Although the Harvey Wallbanger cocktail had mostly faded from memory by the 1980s, it lived on in the form of a cake. The leap from the cocktail glass to cake-pan is not well documented. It may well have been another play from the liquor marketing camp. Recipes began to make the rounds not long after the cocktail itself in the early 1970s.

All of the earliest printed recipes for Harvey Wallbanger cake involve cake mix rather than a scratch-made cake. The popularity of the recipe was certainly a boon for Galliano, Dunkan Hines, and the Florida Citrus Commission.

On the other hand, there has never been a lack of inventive home cooks ready to incorporate trends into their baking. It’s not such an unusual leap – alcohol has been used to flavor cakes for centuries. A very similar “Pennsylvania Dutch Orange Cake” predates the Harvey Wallbanger cake, although the ingredients vary – including the liqueur. Cake historian Laura Shapiro speculates “It’s always been open season on cake mixes, and the manufacturers like it that way… People figured out ways to make the cakes themselves better or at least more interesting. My guess is that the Harvey Wallbanger version came from a liquor company, but you never know – people get very imaginative when they’re using cake mixes.”

Throughout the 70s, 80s and 90s, Harvey Wallbanger Cake recipes continued to be shared in newspaper columns and community cookbooks, even winning the occasional baking contest. A recipe for the cake was included in “Potato Chip Cookies and Tomato Soup Cake: Recipes of Americana” by Carole Everly in 1992.

In 1990, a reader of the News Journal in Wilmington Delaware requested the cake recipe in Nancy Coale Zippe’s “What’s Cooking” column. Zippe was wowed when she received a “record breaking” 59 replies. In her next column, she printed the names of each person who submitted a Harvey Wallbanger Cake recipe. People from all over Delaware had replied, plus a few surprise submissions from as far away as Arizona. The recipe that Zippe ultimately printed was credited to Chicago bartender Danny Lee McGuire, who “shared his idea” for a Harvey Wallbanger cake with Better Homes and Gardens in 1973. It may have been his idea, but he wasn’t the first: newspapers had already been printing recipes for the cake based on the cocktail for at least a year… with the exact same ingredients.

Recipe columnists often referred to the cake recipe as “lost” or nostalgic, despite its consistent recurrence. Throughout all this, the recipe itself changed very little. When Dunkan Hines Orange Supreme cake mix became hard to find in the late 80s, bakers substituted lemon cake mix. Eventually, yellow cake became the standard.

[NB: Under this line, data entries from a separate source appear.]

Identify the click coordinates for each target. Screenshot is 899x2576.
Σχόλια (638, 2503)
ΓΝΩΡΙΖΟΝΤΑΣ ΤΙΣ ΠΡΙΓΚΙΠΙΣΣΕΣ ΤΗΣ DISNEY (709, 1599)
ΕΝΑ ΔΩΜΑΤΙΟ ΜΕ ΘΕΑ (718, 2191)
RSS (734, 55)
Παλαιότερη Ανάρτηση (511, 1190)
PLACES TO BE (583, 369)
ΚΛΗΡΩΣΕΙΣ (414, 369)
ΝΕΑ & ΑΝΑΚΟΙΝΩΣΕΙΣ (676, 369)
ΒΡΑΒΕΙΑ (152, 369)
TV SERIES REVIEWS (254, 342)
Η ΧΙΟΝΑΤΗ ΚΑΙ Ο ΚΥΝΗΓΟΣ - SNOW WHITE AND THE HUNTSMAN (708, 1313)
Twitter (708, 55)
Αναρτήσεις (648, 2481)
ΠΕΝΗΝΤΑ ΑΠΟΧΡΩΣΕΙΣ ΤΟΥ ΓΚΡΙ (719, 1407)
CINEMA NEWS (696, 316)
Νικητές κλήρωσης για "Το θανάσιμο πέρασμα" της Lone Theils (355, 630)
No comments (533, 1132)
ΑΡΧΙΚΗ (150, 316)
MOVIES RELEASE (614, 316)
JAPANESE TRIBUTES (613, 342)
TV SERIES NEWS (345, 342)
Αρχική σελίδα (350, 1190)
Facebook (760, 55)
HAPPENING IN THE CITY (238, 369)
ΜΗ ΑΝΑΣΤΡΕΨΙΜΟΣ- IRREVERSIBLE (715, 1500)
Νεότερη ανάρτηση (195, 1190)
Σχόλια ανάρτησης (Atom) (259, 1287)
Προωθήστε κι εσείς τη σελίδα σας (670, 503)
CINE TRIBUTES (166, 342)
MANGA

In 1989, Remy Cointreau purchased Galliano and altered the 93 year old recipe. When Lucas Bols later acquired Galliano and reverted to the original recipe in 2010, memories of the Harvey Wallbanger cocktail resurfaced. Liquor.com declared the cocktail “a modern classic.” Saveur writer Robert Simonson absolved the Harvey Wallbanger of the bad reputation the cocktail had earned as “one of the preeminent drinks of the 1970s… a time of sloppy, foolish drinks.”

The cake, of course, has had a few “from scratch” revisions, but the cake mix version continues to reappear wherever there’s a recipe-finder column. And with the ability to order the elusive “Orange Supreme” cake mix online, purists are in luck. The real surfer named Harvey may never surface… but he can be made.

Recipe:

  • 1 package orange cake mix
  • 1 (3 3/4 oz) package pudding mix
  • 4 eggs
  • .5 Cups cooking oil
  • .5 Cup orange juice
  • .5 Cup Galliano
  • 2 Tablespoons vodka

Glaze:

  • 1 Cup sifted powdered sugar
  • 1 Tablespoon orange juice
  • 1 Tablespoon Galliano
  • 1 Teaspoon vodka

In large bowl, combine cake mix and pudding. Add eggs, oil, 1/2 c. orange juice, 1/2 c. Galliano and 2 T. vodka. Beat on low speed for 1/2 min. beat on med. speed 5 min. Pout into greased and floured 10 in. fluted tube pan. Bake at 350° for 45 min. Cool for 10 min. in pan, remove to rack and pour on glaze while cake is warm. Glaze- combine last 4 ingredients listed above.